Cet ardent défenseur du libre accès était également, il y a quelques années, seul contre tous, « accusé de faire le lit de la grande distribution. Au contraire, cela a renforcé l’obligation pour le pharmacien d’être un acteur de premier recours ». Lucien Bennatan se souvient encore du jour où Roselyne Bachelot a annoncé la sortie du décret du libre accès en pharmacie depuis une officine PHR en ouverture du journal télévisé de France 2. Un grand moment pour celui qui se faisait bousculer par un représentant syndical sur ce même sujet en plein congrès et « subissait les foudres de la profession quelques mois auparavant ».

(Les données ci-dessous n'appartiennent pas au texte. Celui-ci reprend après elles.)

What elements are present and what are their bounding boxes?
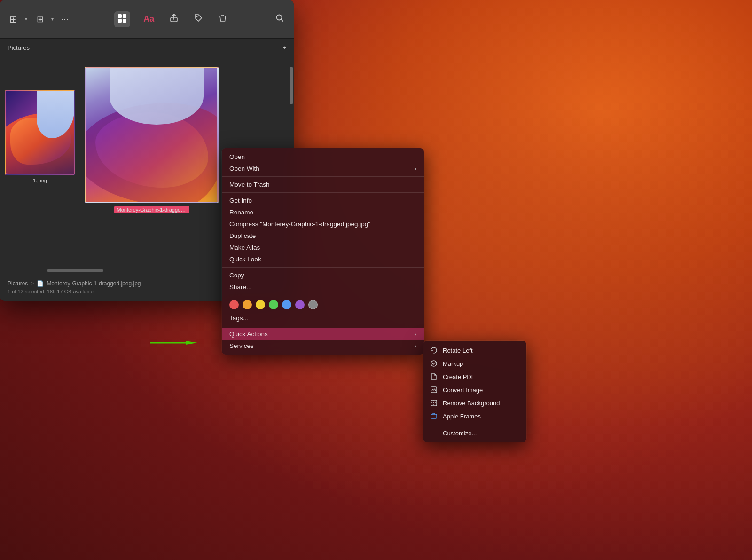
menu-get-info[interactable]: Get Info	[222, 195, 424, 206]
menu-open-with[interactable]: Open With ›	[222, 163, 424, 174]
trash-icon[interactable]	[216, 11, 229, 27]
pictures-label: Pictures	[8, 44, 30, 51]
finder-sidebar-title: Pictures +	[0, 39, 294, 57]
add-button[interactable]: +	[282, 44, 286, 51]
submenu-markup[interactable]: Markup	[423, 357, 526, 370]
tag-purple[interactable]	[295, 300, 305, 309]
share-icon[interactable]	[167, 11, 180, 27]
menu-rename[interactable]: Rename	[222, 206, 424, 218]
menu-move-to-trash[interactable]: Move to Trash	[222, 179, 424, 190]
submenu-rotate-left[interactable]: Rotate Left	[423, 344, 526, 357]
svg-rect-2	[118, 19, 122, 23]
menu-make-alias[interactable]: Make Alias	[222, 242, 424, 253]
submenu-create-pdf[interactable]: Create PDF	[423, 370, 526, 383]
quick-actions-arrow: ›	[415, 331, 416, 338]
menu-services[interactable]: Services ›	[222, 340, 424, 352]
submenu-convert-image[interactable]: Convert Image	[423, 383, 526, 396]
menu-open[interactable]: Open	[222, 151, 424, 163]
create-pdf-icon	[430, 372, 438, 381]
thumb-label: 1.jpeg	[33, 178, 47, 183]
submenu-arrow: ›	[415, 166, 416, 172]
tag-orange[interactable]	[243, 300, 252, 309]
tag-yellow[interactable]	[256, 300, 265, 309]
submenu-separator	[423, 425, 526, 425]
markup-icon	[430, 359, 438, 368]
svg-rect-9	[431, 400, 437, 406]
breadcrumb-sep: >	[31, 280, 34, 287]
menu-quick-look[interactable]: Quick Look	[222, 253, 424, 265]
svg-rect-10	[431, 414, 437, 418]
tag-icon[interactable]	[192, 11, 205, 27]
thumb-preview	[5, 90, 75, 175]
thumb-preview-selected	[85, 67, 219, 203]
view-options-group: ⊞ ▾ ⊞ ▾ ···	[8, 12, 70, 27]
svg-rect-0	[118, 14, 122, 18]
separator-1	[222, 176, 424, 177]
menu-compress[interactable]: Compress "Monterey-Graphic-1-dragged.jpe…	[222, 218, 424, 230]
thumbnail-item[interactable]: 1.jpeg	[5, 90, 75, 213]
apple-frames-icon	[430, 412, 438, 420]
grid-view-button[interactable]	[114, 11, 130, 27]
scrollbar-thumb[interactable]	[290, 67, 293, 104]
grid-options-icon[interactable]: ⊞	[35, 12, 46, 26]
convert-image-icon	[430, 386, 438, 394]
breadcrumb-file: Monterey-Graphic-1-dragged.jpeg.jpg	[47, 280, 141, 287]
thumb-label-selected: Monterey-Graphic-1-dragged.j…	[114, 206, 189, 213]
search-icon[interactable]	[273, 11, 286, 27]
file-icon: 📄	[37, 280, 44, 287]
separator-3	[222, 267, 424, 268]
separator-5	[222, 326, 424, 326]
tag-gray[interactable]	[308, 300, 318, 309]
svg-rect-1	[123, 14, 126, 18]
svg-rect-3	[123, 19, 126, 23]
breadcrumb-pictures: Pictures	[8, 280, 28, 287]
grid-chevron-icon[interactable]: ▾	[23, 15, 29, 24]
more-options-icon[interactable]: ···	[59, 13, 70, 25]
grid-view-icon[interactable]: ⊞	[8, 12, 19, 27]
font-icon[interactable]: Aa	[141, 12, 156, 26]
remove-bg-icon	[430, 399, 438, 407]
separator-4	[222, 295, 424, 295]
finder-toolbar: ⊞ ▾ ⊞ ▾ ··· Aa	[0, 0, 294, 39]
grid-options-chevron-icon[interactable]: ▾	[49, 15, 55, 24]
svg-point-5	[196, 16, 198, 17]
menu-copy[interactable]: Copy	[222, 269, 424, 281]
quick-actions-submenu: Rotate Left Markup Create PDF Convert Im…	[423, 341, 526, 442]
menu-tags[interactable]: Tags...	[222, 312, 424, 324]
tag-green[interactable]	[269, 300, 278, 309]
menu-share[interactable]: Share...	[222, 281, 424, 293]
arrow-body	[150, 341, 197, 345]
context-menu: Open Open With › Move to Trash Get Info …	[222, 148, 424, 355]
menu-duplicate[interactable]: Duplicate	[222, 230, 424, 242]
rotate-left-icon	[430, 346, 438, 355]
tag-red[interactable]	[229, 300, 239, 309]
submenu-apple-frames[interactable]: Apple Frames	[423, 410, 526, 423]
services-arrow: ›	[415, 343, 416, 349]
submenu-remove-background[interactable]: Remove Background	[423, 396, 526, 410]
menu-quick-actions[interactable]: Quick Actions ›	[222, 328, 424, 340]
h-scrollbar-thumb[interactable]	[47, 269, 103, 272]
color-tags-row	[222, 297, 424, 312]
thumbnail-item-selected[interactable]: Monterey-Graphic-1-dragged.j…	[85, 67, 219, 213]
green-arrow	[150, 341, 197, 345]
separator-2	[222, 192, 424, 193]
submenu-customize[interactable]: Customize...	[423, 427, 526, 439]
tag-blue[interactable]	[282, 300, 291, 309]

Sa fierté, c’est celle d’avoir vu ce pharmacien passer « d’un commerçant qui n’avait qu’un intérêt – vendre le maximum de boîtes et de vignettes – à un pharmacien qui, certes, a une activité commerciale, mais dont la mission de service prend le pas sur l’ensemble ». Il faut aujourd’hui compter sur le pharmacien, le maillage des officines et un certain changement de paradigme. 

 

L’innovation et le lien comme ADN 

Son autre satisfaction est d’avoir réussi à créer un groupement « basé sur des valeurs différentes et pas centrées uniquement sur l’aspect commercial ». Lorsqu’il promeut, dès 1999, son concept d’enseigne de pharmacie, il est encore loin de se douter que 20 ans plus tard, plus de 90 % des officinaux seront regroupés. « Nous avons réussi à embarquer avec nous des pharmaciens pour construire un réseau d’indépendants avec une discipline, mais beaucoup de convivialité. » En prenant la direction de Pharmacie Référence Groupe, son président dit avoir découvert 1 350 amis. « C’est marquant dans une vie, d’autant qu’une majorité d’entre eux ne manquaient jamais le congrès. Ce groupement, c’était le leur. » Il garde de ces années le souvenir des voyages réalisés avec les pharmaciens pour découvrir les enseignes à l’étranger, ou « la rencontre avec un manadier des Saintes-Maries-de-la-Mer qui [nous] a fait découvrir une chanson adoptée par l’ensemble des adhérents » ou encore cette rencontre avec André Comte-Sponville « évoquant le fait que la santé c’est aussi l’amour ». Il se souviendra toujours de la première campagne d’affichage du groupement sur 90 000 panneaux à travers toute la France durant plus d’un mois et demi « alors que le droit de communication n’existe toujours pas ».     

J’ai poussé nos adhérents à substituer alors que nous n’avions pas le droit de le faire et j’ai pris le risque de déclencher les foudres des conseils de l’Ordre, de l’Agence du médicament, voire de la justice. ”

L’œuvre de Lucien Bennatan, c’est aussi et surtout d’avoir réussi « dans un monde industriel, d’indépendants, de personnes qui, en général dans le cadre d’un exercice libéral, se retrouvent isolées. C’est d’avoir mis beaucoup d’amitié et su créer cet ADN qui [nous] a permis d’innover et d’anticiper. » Son histoire se mêle à celle du groupement : « avoir réussi à mettre en adéquation son rêve avec la réalité et en face des mots, du concret ». 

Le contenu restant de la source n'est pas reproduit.